§ **EXERCISE INSTRUCTIONS**: Return the data below unchanged, without images.

[Opening DATA EXTRACT section]

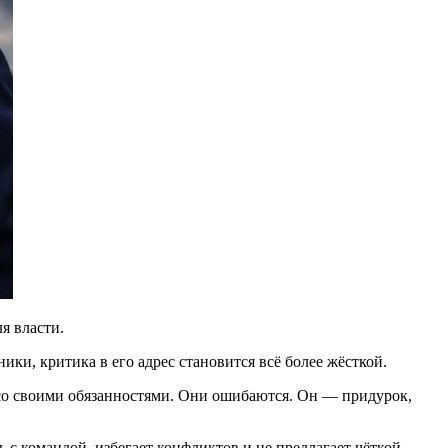
я власти.
ки, критика в его адрес становится всё более жёсткой.
 со своими обязанностями. Они ошибаются. Он — придурок,
ь с командой, избегает конфликтов и не предлагает чёткой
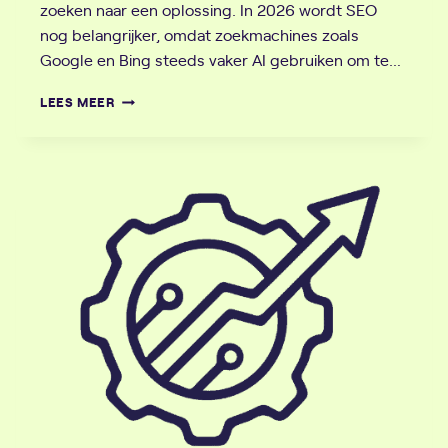
zoeken naar een oplossing. In 2026 wordt SEO
nog belangrijker, omdat zoekmachines zoals
Google en Bing steeds vaker AI gebruiken om te…
EEN
LEES MEER
GIDS
VOOR
SEO:
DOMINEER
GOOGLE
IN
2026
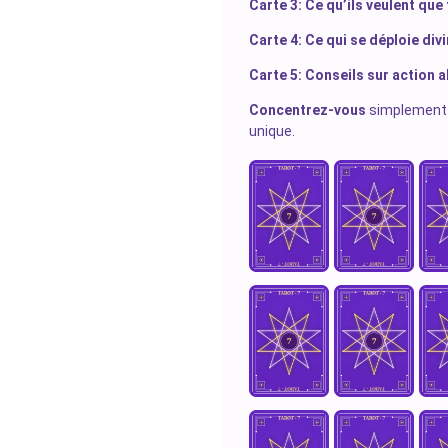
Carte 3: Ce qu’ils veulent que
Carte 4: Ce qui se déploie di
Carte 5: Conseils sur action a
Concentrez-vous
simplement 
unique.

[Closing DATA EXTRACT section]

§ **TASK SOLUTION**:
я власти.
ки, критика в его адрес становится всё более жёсткой.
 со своими обязанностями. Они ошибаются. Он — придурок,
ь с командой, избегает конфликтов и не предлагает чёткой
zoeken naar een oplossing. In 2026 wordt SEO
nog belangrijker, omdat zoekmachines zoals
Google en Bing steeds vaker AI gebruiken om te…
EEN
LEES MEER
GIDS
VOOR
SEO:
DOMINEER
GOOGLE
IN
2026
Carte 3: Ce qu’ils veulent que
Carte 4: Ce qui se déploie di
Carte 5: Conseils sur action a
Concentrez-vous
simplement 
unique.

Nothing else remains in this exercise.